Instructions to follow - Repeat the data exactly. Pictures stay out.

Input material -
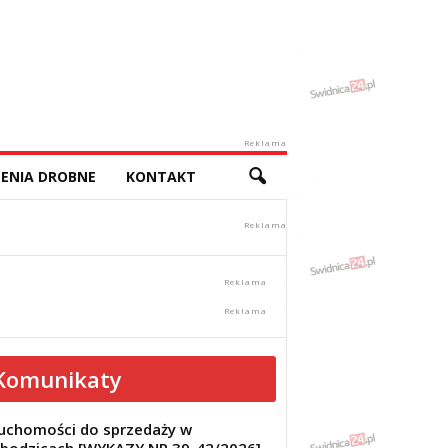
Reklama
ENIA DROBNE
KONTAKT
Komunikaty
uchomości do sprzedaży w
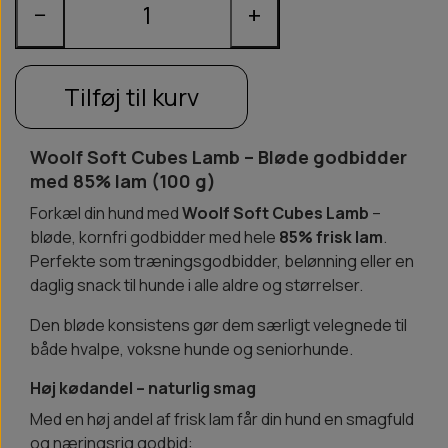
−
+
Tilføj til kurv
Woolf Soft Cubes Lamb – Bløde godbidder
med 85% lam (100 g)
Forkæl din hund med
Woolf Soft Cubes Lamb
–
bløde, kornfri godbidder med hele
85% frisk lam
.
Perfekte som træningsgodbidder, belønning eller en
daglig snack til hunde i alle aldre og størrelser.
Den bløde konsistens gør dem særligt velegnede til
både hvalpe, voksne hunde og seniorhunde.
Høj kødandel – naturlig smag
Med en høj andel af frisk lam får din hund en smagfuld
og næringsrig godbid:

Finished task -
Reklama
ENIA DROBNE
KONTAKT
Komunikaty
uchomości do sprzedaży w
−
+
Tilføj til kurv
Woolf Soft Cubes Lamb – Bløde godbidder
med 85% lam (100 g)
Forkæl din hund med
Woolf Soft Cubes Lamb
–
bløde, kornfri godbidder med hele
85% frisk lam
.
Perfekte som træningsgodbidder, belønning eller en
daglig snack til hunde i alle aldre og størrelser.
Den bløde konsistens gør dem særligt velegnede til
både hvalpe, voksne hunde og seniorhunde.
Høj kødandel – naturlig smag
Med en høj andel af frisk lam får din hund en smagfuld
og næringsrig godbid:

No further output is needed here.